Ions then dropped into this well, at its edge, will fall to its center, with 1/r
2
increasing density, and gaining energy sufficient to make fusion reactions among them as
they collide in the central core region of this configuration. If scattering occurs, the ions
simply recirculate back up the well and fall in again when they reach its edge. They are,
of course, finally turned by their gyro motion in the increasing edge B field of the system,
just as are the electrons. The critical element in power balance (fusion power generation
vs. electron drive power losses) is the ability of the magnetic field to keep electrons
inside the quasi-sphere ions remain trapped by the electron-driven electrostatic
potential well. The phenomena of fusion generation and of electron trapping and losses
are essentially decoupled in this system.

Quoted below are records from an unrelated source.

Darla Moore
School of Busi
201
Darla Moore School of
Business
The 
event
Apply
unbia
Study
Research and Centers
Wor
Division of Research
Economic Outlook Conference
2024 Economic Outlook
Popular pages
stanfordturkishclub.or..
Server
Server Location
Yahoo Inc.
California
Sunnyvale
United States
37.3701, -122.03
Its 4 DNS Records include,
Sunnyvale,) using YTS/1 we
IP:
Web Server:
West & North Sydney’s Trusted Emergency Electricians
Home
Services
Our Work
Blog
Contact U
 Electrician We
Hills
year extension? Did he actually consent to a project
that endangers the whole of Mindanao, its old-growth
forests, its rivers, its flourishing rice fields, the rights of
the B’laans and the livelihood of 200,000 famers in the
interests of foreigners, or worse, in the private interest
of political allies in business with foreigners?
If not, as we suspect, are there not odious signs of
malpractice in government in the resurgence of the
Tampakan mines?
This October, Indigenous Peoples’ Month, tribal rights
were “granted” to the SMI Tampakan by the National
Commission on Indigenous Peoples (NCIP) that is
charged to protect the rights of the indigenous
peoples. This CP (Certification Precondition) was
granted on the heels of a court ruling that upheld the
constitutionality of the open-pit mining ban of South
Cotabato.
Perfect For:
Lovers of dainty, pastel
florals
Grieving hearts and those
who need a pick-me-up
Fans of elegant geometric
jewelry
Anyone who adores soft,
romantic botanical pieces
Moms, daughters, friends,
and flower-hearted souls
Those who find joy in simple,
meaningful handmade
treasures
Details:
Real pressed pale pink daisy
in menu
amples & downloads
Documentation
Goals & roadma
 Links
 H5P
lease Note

The original patent concept, which provides the basis for the physics of this type
of machine, presumed coil conductors of zero cross-sectional radius, placed exactly along
vertex edges, with sharp corners where coils came together. This led to an odd
point/radial-line at such corners which had zero field over zero radius. This was called a
funny cusp by the very first reviewers of the concept (1987). It is, of course, not
attainable with any realistic coil conductors of finite size, and (as discussed further
below) this engineering fact has profound and dominating consequences for the design of
any machine hoped to be useful and practical for net power production.
The two single-turn MPG devices (MPG-1 and MPG-2), which were invented to
try to mock up the patent configuration of the coils, but with full recirculation of
electrons (called MaGrid machines), did yield very deep fractional (90+%) wells, as
expected. This was because the e- sources were all exactly on-axis, and were relatively
distant from the main faces. This geometry yielded only a small angle subtense for the
injected electrons, and thus only a small transverse spread of electron energy (relative to
radial energy) at the device inner boundary (fractional well depth tends to vary as the
square of the sine of the angular spread at injection). However the machines ran only at
cusp-axis fields limited to 70-100 G, because of engineering limitations on drive power,
cooling, and system size. These simple devices were also built with spacings at the coil
corner positions, so did not suffer from the unshielded loss problem alluded to above.
They did work and produced fusions in DD.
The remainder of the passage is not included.